The new climate restitution lawsuits enjoy advantages their predecessors didn't. Although the lawsuits are ambitious in their goals, they are relatively modest in their tactics. The municipal and county lawsuits rest on middle-of-the-road tort law surrounding product liability and the "polluter pays" principle. The lawsuits claim that the Carbon Barons caused public and private nuisances when they failed to disclose the inherent dangers of fossil fuel combustion, dangers that they themselves have been aware of for decades. The opening line of the New York City complaint reads, "This lawsuit is based upon the fundamental principle that a corporation that makes a product causing severe harm when used exactly as intended should shoulder the costs of abating that harm."
Mayor de Blasio's comparison between his city's lawsuit and the historic campaign to hold cigarette manufacturers liable for their decades of deception is an often-used analogy, and it's spot-on. Like the 1990s-era suits filed by state attorneys general against Big Tobacco, the new cases against the Carbon Barons are taking advantage of recent scientific findings and fresh revelations regarding what the defendants knew and when they knew it.
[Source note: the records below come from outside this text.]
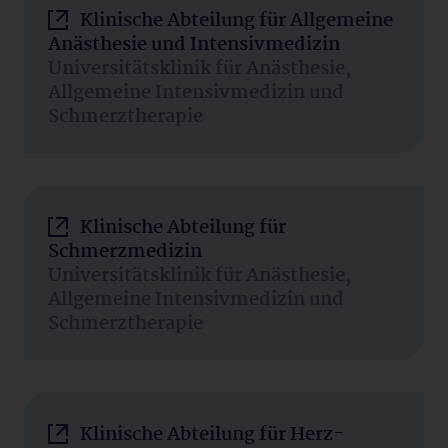
Klinische Abteilung für Allgemeine
Anästhesie und Intensivmedizin
Universitätsklinik für Anästhesie,
Allgemeine Intensivmedizin und
Schmerztherapie
Klinische Abteilung für
Schmerzmedizin
Universitätsklinik für Anästhesie,
Allgemeine Intensivmedizin und
Schmerztherapie
Klinische Abteilung für Herz-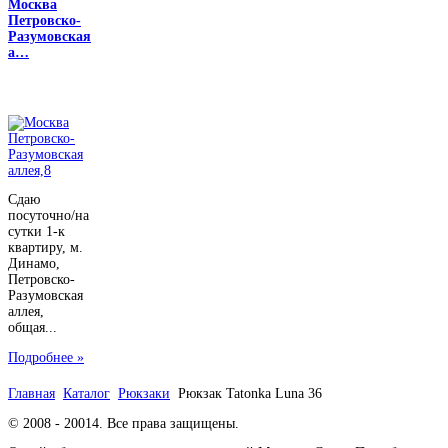
Москва
Петровско-
Разумовская
а…
Сдаю
посуточно/на
сутки 1-к
квартиру, м.
Динамо,
Петровско-
Разумовская
аллея,
общая...
Подробнее »
Главная
Каталог
Рюкзаки
Рюкзак Tatonka Luna 36
© 2008 - 20014. Все права защищены.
Recent research has provided attorneys with the ability to draw a direct line from fossil fuel business operations to rising temperatures to consequences such as higher sea levels. In the Kivalina case, the district court judge observed that it would be difficult to determine any one company's contribution to climate change harms. Since then, a 2013 peer-reviewed paper by Richard Heede, published in the journal Climatic Change, showed that it is possible to do this. Heede's research concluded that the 20 largest investor-owned Carbon Barons have, over roughly the last 150 years, extracted a volume of fossil fuels large enough to produce nearly 30 percent of global emissions. The oil and gas extracted by the five companies named in the New York suit resulted in 181 gigatons of CO2 emitted into the atmosphere during the previous century and a half—or 12.5 percent of all human-caused greenhouse gases. Subsequent peer-reviewed research by Heede and collaborators has concluded that the collective business practices of some 90 fossil fuel corporations have driven nearly two-thirds of the observed increases in global surface temperatures. Although it can feel as if the invisible hand of the marketplace is driving global climate change, the Carbon Barons' fingerprints are unmistakable.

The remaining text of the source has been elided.